LOS ANGELES — Immigration and Customs Enforcement (ICE) in California can no longer detain undocumented immigrants convicted of felonies for extended periods without bond, thanks to a federal ruling issued Tuesday, August 4.
The U.S. Court of Appeals for the Ninth Circuit struck down the practice of mandatory detention for anyone found guilty of a felony.
The policy permitted ICE agents to imprison some people for months without providing them with a bond hearing.
The ruling delivered by Judge Jacqueline Nguyen will apply in California, where 20 percent of all immigration detentions occur, as well as eight other states and two territories within the court’s jurisdiction.

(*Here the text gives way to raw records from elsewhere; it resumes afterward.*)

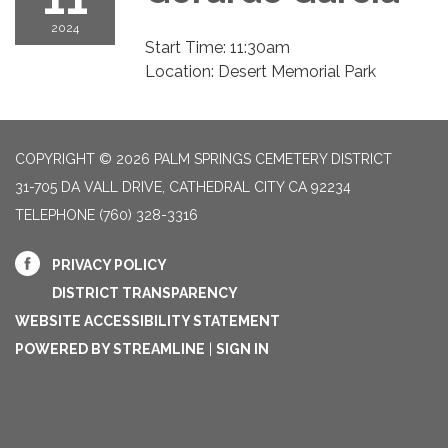
2024
Start Time: 11:30am
Location: Desert Memorial Park
COPYRIGHT © 2026 PALM SPRINGS CEMETERY DISTRICT
31-705 DA VALL DRIVE, CATHEDRAL CITY CA 92234
TELEPHONE
(760) 328-3316
PRIVACY POLICY
DISTRICT TRANSPARENCY
WEBSITE ACCESSIBILITY STATEMENT
POWERED BY STREAMLINE
|
SIGN IN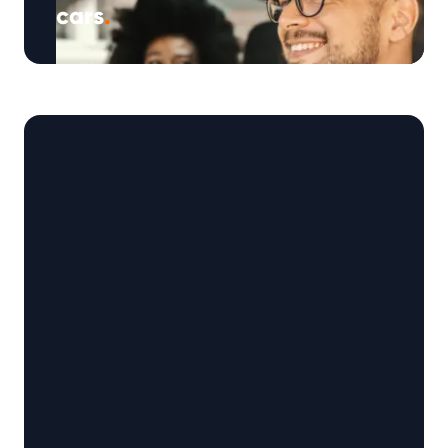
cars
.
Exclusive research by Warrantywise reveals
that over half of UK drivers (54%)* admit to
saying words of encouragement or gratitude
…
Continued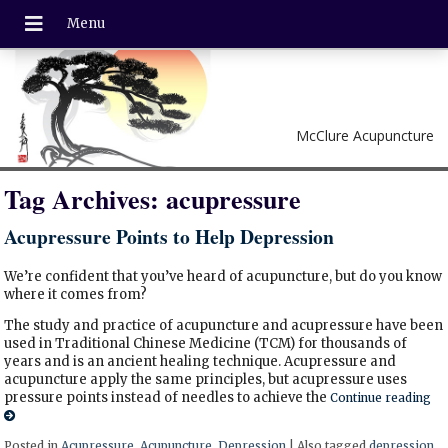
McClure Acupuncture
Tag Archives:
acupressure
Acupressure Points to Help Depression
We’re confident that you’ve heard of acupuncture, but do you know
where it comes from?
The study and practice of acupuncture and acupressure have been
used in Traditional Chinese Medicine (TCM) for thousands of
years and is an ancient healing technique. Acupressure and
acupuncture apply the same principles, but acupressure uses
pressure points instead of needles to achieve the
Continue reading
Posted in
Acupressure
,
Acupuncture
,
Depression
|
Also tagged
depression
,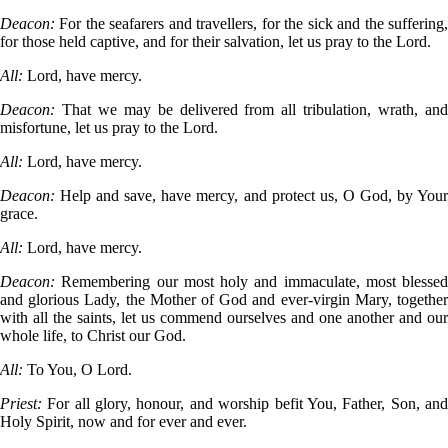
Deacon:
For the seafarers and travellers, for the sick and the suffering
for those held captive, and for their salvation, let us pray to the Lord.
All:
Lord, have mercy.
Deacon:
That we may be delivered from all tribulation, wrath, an
misfortune, let us pray to the Lord.
All:
Lord, have mercy.
Deacon:
Help and save, have mercy, and protect us, O God, by You
grace.
All:
Lord, have mercy.
Deacon:
Remembering our most holy and immaculate, most blessed
and glorious Lady, the Mother of God and ever-virgin Mary, together
with all the saints, let us commend ourselves and one another and our
whole life, to Christ our God.
All:
To You, O Lord.
Priest:
For all glory, honour, and worship befit You, Father, Son, an
Holy Spirit, now and for ever and ever.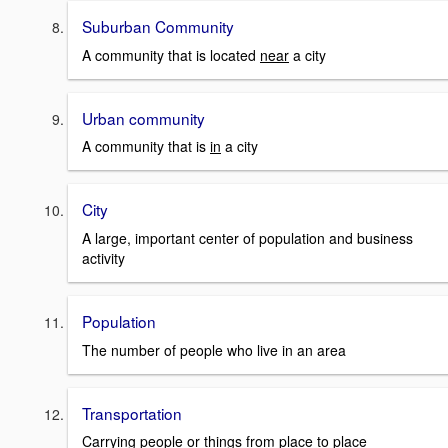
Suburban Community
A community that is located
near
a city
Urban community
A community that is
in
a city
City
A large, important center of population and business
activity
Population
The number of people who live in an area
Transportation
Carrying people or things from place to place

“A broad and incorrect interpretation of federal law…denied [detainees] the opportunity to challenge [their] detention,” representatives of the American Civil Liberties Union (ACLU) of Northern California said in a statement released earlier this month.

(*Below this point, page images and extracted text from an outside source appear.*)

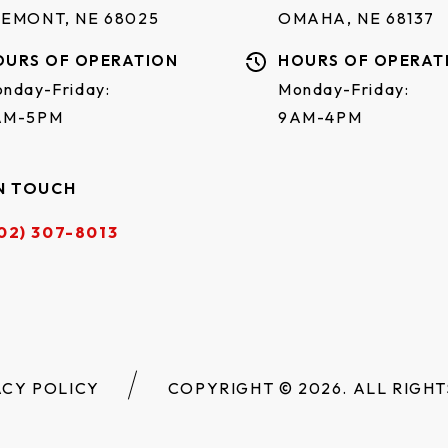
REMONT, NE 68025
OMAHA, NE 68137
OURS OF OPERATION
HOURS OF OPERAT
nday-Friday:
Monday-Friday:
AM-5PM
9AM-4PM
N TOUCH
02) 307-8013
ACY POLICY
COPYRIGHT © 2026. ALL RIGHT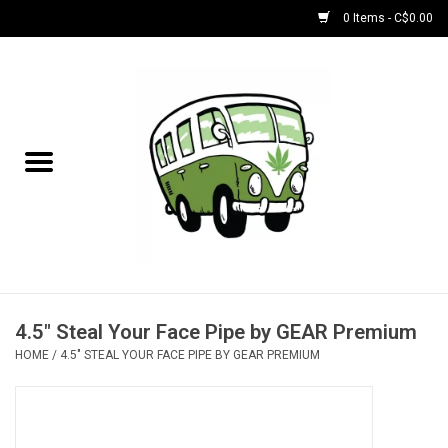
0 Items - C$0.00
Home
NEW for August!
NEW for July!
Bobs
Bongs
4.5" Steal Your Face Pipe by GEAR Premium
HOME
/
4.5" STEAL YOUR FACE PIPE BY GEAR PREMIUM
Papers | Accessories
Concentrate Accessories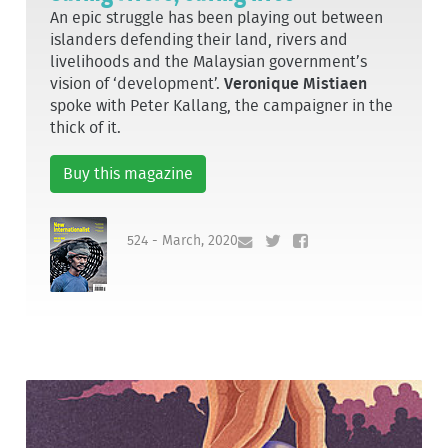
An epic struggle has been playing out between
islanders defending their land, rivers and
livelihoods and the Malaysian government’s
vision of ‘development’.
Veronique Mistiaen
spoke with Peter Kallang, the campaigner in the
thick of it.
Buy this magazine
524 - March, 2020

A felony conviction would have been grounds for mandatory detention regardless of how long ago it occurred, according to lawyers for the plaintiffs in the class action suit.

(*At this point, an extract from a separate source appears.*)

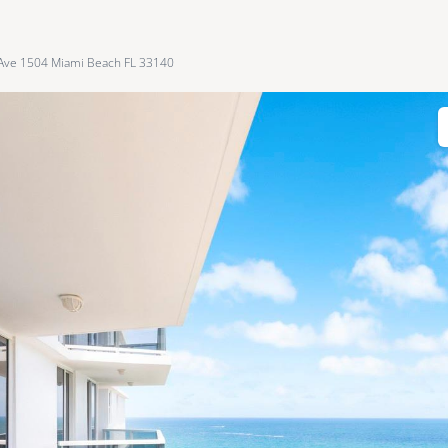
 Ave 1504 Miami Beach FL 33140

In her ruling, Nguyen decried what she called “robotic detention procedures” and said mandatory imprisonment “smacks of injustice.”
One of the attorneys for the plaintiffs, Ashok Ramani of the law firm Keker & Van Nest, told the Asian Journal that many of those held for months by immigration officials had moved on from their pasts and become productive members of their communities.
“They all had jobs. They had families. Some were taking care of elderly relatives,” said Ramani of the clients represented by his firm, the ACLU’s Immigrants’ Rights Project (IRP), and Asian Americans Advancing Justice. “[Mandatory detention] disrupted all of that.”
Ramani said at least two plaintiffs from California had been granted bond hearings and released prior to the court’s decision because a ruling from an earlier case in the Ninth Circuit Court of Appeals guarantees detainees a day in court within six months. Most other jurisdictions do not host similar provisions.
According to Ramani, between 800 to 1,000 people will now have a chance to petition a judge for their freedom.
“[The court’s] decision is a victory for fairness and due process of law,” said Michael Tan, a staff attorney at the ACLU’s IRP. “In America, everyone should get a chance to see a judge before their freedom is taken away.”